BANGOR, Maine--With the temperatures as warm as they've been this summer, paddling a kayak is at the bottom of the list of my most favorite things to do. Sitting in a breeze and sipping on a cold drink is much more attractive.
But I've found the answer to my Aquarius leanings that satisfies the need to get out on the water and beat the heat at the same time, thanks to Doug Oliver at the Ski Rack in Bangor, Maine.
Oliver called last week to entice me to try a sailing rig on a kayak.
Perfect, I thought, not much energy expended, movement across the water and from the cockpit of a kayak. What more could I ask for? We met at Gould Landing, Pushaw Lake. We had the place to ourselves--along with about 40 others seeking relief from the heat.
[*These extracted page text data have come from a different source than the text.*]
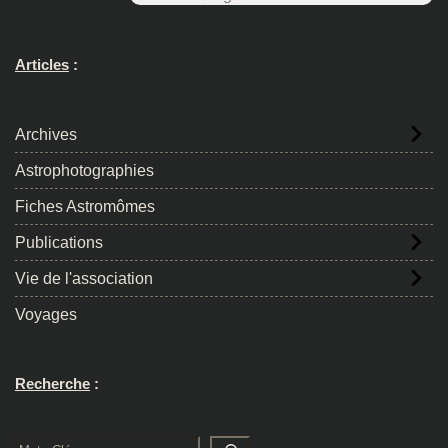
Articles
:
Archives
Astrophotographies
Fiches Astromômes
Publications
Vie de l'association
Voyages
Recherche
:
Rechercher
There are numerous sailing rigs offered in the kayak aftermarket, and I'll admit I have eyed them with a degree of curiosity tempered with a little skepticism. After all, it doesn't take much more than a wink to flip a kayak if you're not paying attention. So putting a 12-foot mast amidships, affixing a sail and heading out on the water would seem to be akin to Russian roulette, wouldn't it?
A little less risky, I figured, are those smaller sailing rigs that allow you to run with the wind. They're pretty small and something you could drop quickly in the event of a sudden blow. But you'd need a rudder on your kayak, and I've got a skeg, so they've been only a curiosity.
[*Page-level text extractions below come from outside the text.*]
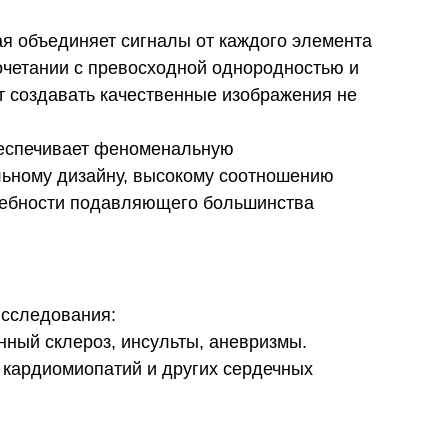
рая объединяет сигналы от каждого элемента
очетании с превосходной однородностью и
т создавать качественные изображения не
обеспечивает феноменальную
альному дизайну, высокому соотношению
требности подавляющего большинства
исследования:
янный склероз, инсульты, аневризмы.
, кардиомиопатий и других сердечных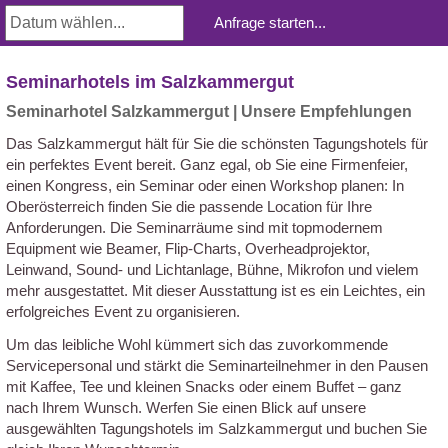
Seminarhotels im Salzkammergut
Seminarhotel Salzkammergut | Unsere Empfehlungen
Das Salzkammergut hält für Sie die schönsten Tagungshotels für
ein perfektes Event bereit. Ganz egal, ob Sie eine Firmenfeier,
einen Kongress, ein Seminar oder einen Workshop planen: In
Oberösterreich finden Sie die passende Location für Ihre
Anforderungen. Die Seminarräume sind mit topmodernem
Equipment wie Beamer, Flip-Charts, Overheadprojektor,
Leinwand, Sound- und Lichtanlage, Bühne, Mikrofon und vielem
mehr ausgestattet. Mit dieser Ausstattung ist es ein Leichtes, ein
erfolgreiches Event zu organisieren.
Um das leibliche Wohl kümmert sich das zuvorkommende
Servicepersonal und stärkt die Seminarteilnehmer in den Pausen
mit Kaffee, Tee und kleinen Snacks oder einem Buffet – ganz
nach Ihrem Wunsch. Werfen Sie einen Blick auf unsere
ausgewählten Tagungshotels im Salzkammergut und buchen Sie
Enter Oliver and his Hobie Mirage Adventure Island kayak. It's essentially a 16-foot sit-on-top kayak equipped with Hobie's Mirage drive--a pedal-powered set of flippers under the boat that flap just like penguin wings do underwater. If you've ever watched these critters, you know they can motor under water.
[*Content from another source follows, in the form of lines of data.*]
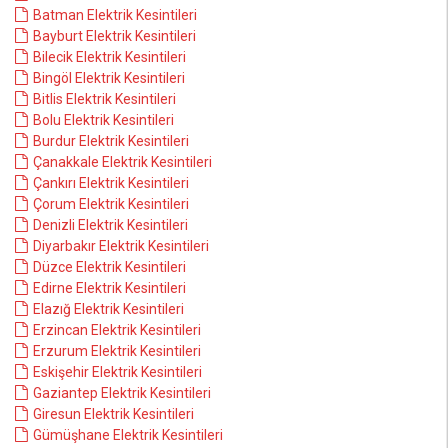
Batman Elektrik Kesintileri
Bayburt Elektrik Kesintileri
Bilecik Elektrik Kesintileri
Bingöl Elektrik Kesintileri
Bitlis Elektrik Kesintileri
Bolu Elektrik Kesintileri
Burdur Elektrik Kesintileri
Çanakkale Elektrik Kesintileri
Çankırı Elektrik Kesintileri
Çorum Elektrik Kesintileri
Denizli Elektrik Kesintileri
Diyarbakır Elektrik Kesintileri
Düzce Elektrik Kesintileri
Edirne Elektrik Kesintileri
Elazığ Elektrik Kesintileri
Erzincan Elektrik Kesintileri
Erzurum Elektrik Kesintileri
Eskişehir Elektrik Kesintileri
Gaziantep Elektrik Kesintileri
Giresun Elektrik Kesintileri
Gümüşhane Elektrik Kesintileri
Hobie designers must have been paying close attention, too, because they devised the leg-powered drive system that will out-power a kayak paddle (actually one person can out-pull two traditional paddlers in a tug of war). The flippers/wings will fold up close against the hull for shallow water or beach landings.
And what's really neat about this drive system is that it can be installed through a slot in the hull in seconds, or removed equally as fast. The Mirage Drive fins fold up next to the hull for beaching and in shallow water by simply putting one foot forward.
Hobie has several models of sit-on-top kayaks with this drive system, but none with a mast and sail--until now. Oliver said he saw the new offering at a trade show last fall, and immediately decided against ordering one, figuring no one in the Bangor area would be interested. Wrong. He had two requests from customers, filled those orders, and has moved more since.
But I'm a little ahead of myself. The Adventure Island designers drew on their extensive experience with Hobie catamarans, long known for their speed and prowess on the water. They started with a sit-on-top kayak, designed a neat fold-back centerboard and scupper hole in which to install it, bent up some aluminum tubing to fasten two roto-molded outriggers to the main hull and designed the system so it would fold back against the hull for easy transport to the water.
A mast step was molded into the hull that allows the sail to be furled by rotating the mast with a line. The sail simply rolls up around the mast, or unrolls when you pull the main sheet. A jam cleat holds the sheet to ease control under way.
The rudder is operated with a small lever at your left hand. Turn it left and the boat goes left--right and the boat goes right (the opposite of a tiller and it did get me mixed up a little). And another lever, behind your right hip, operates the rudder lift you use when you're landing.